> _WHAT YOU NEED TO DO_
Your task is to retype every entry exactly, omitting nothing.
═════ RECORDED INFORMATION
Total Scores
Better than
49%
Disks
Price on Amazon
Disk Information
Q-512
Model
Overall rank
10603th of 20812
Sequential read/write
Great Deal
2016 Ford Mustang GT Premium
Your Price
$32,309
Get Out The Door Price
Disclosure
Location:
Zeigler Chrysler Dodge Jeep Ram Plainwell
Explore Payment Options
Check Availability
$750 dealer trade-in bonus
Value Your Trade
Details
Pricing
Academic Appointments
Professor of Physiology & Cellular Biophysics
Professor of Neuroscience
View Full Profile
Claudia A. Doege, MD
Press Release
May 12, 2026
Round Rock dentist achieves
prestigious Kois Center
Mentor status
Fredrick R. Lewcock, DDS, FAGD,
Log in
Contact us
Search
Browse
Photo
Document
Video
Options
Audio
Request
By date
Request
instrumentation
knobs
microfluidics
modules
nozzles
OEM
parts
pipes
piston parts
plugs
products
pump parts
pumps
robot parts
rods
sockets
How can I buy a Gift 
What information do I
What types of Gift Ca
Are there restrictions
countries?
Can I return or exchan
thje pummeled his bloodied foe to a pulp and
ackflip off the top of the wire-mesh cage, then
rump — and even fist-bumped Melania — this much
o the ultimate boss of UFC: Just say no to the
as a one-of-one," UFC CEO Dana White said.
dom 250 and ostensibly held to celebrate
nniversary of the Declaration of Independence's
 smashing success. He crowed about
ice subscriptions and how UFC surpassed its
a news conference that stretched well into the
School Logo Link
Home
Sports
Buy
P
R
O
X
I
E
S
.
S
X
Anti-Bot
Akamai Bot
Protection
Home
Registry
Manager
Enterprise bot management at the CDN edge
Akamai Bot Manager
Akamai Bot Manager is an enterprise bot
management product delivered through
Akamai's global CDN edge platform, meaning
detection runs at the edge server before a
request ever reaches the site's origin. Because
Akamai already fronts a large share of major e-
══════════
> _ANSWER BOX_
Total Scores
Better than
49%
Disks
Price on Amazon
Disk Information
Q-512
Model
Overall rank
10603th of 20812
Sequential read/write
Great Deal
2016 Ford Mustang GT Premium
Your Price
$32,309
Get Out The Door Price
Disclosure
Location:
Zeigler Chrysler Dodge Jeep Ram Plainwell
Explore Payment Options
Check Availability
$750 dealer trade-in bonus
Value Your Trade
Details
Pricing
Academic Appointments
Professor of Physiology & Cellular Biophysics
Professor of Neuroscience
View Full Profile
Claudia A. Doege, MD
Press Release
May 12, 2026
Round Rock dentist achieves
prestigious Kois Center
Mentor status
Fredrick R. Lewcock, DDS, FAGD,
Log in
Contact us
Search
Browse
Photo
Document
Video
Options
Audio
Request
By date
Request
instrumentation
knobs
microfluidics
modules
nozzles
OEM
parts
pipes
piston parts
plugs
products
pump parts
pumps
robot parts
rods
sockets
How can I buy a Gift 
What information do I
What types of Gift Ca
Are there restrictions
countries?
Can I return or exchan
thje pummeled his bloodied foe to a pulp and
ackflip off the top of the wire-mesh cage, then
rump — and even fist-bumped Melania — this much
o the ultimate boss of UFC: Just say no to the
as a one-of-one," UFC CEO Dana White said.
dom 250 and ostensibly held to celebrate
nniversary of the Declaration of Independence's
 smashing success. He crowed about
ice subscriptions and how UFC surpassed its
a news conference that stretched well into the
School Logo Link
Home
Sports
Buy
P
R
O
X
I
E
S
.
S
X
Anti-Bot
Akamai Bot
Protection
Home
Registry
Manager
Enterprise bot management at the CDN edge
Akamai Bot Manager
Akamai Bot Manager is an enterprise bot
management product delivered through
Akamai's global CDN edge platform, meaning
detection runs at the edge server before a
request ever reaches the site's origin. Because
Akamai already fronts a large share of major e-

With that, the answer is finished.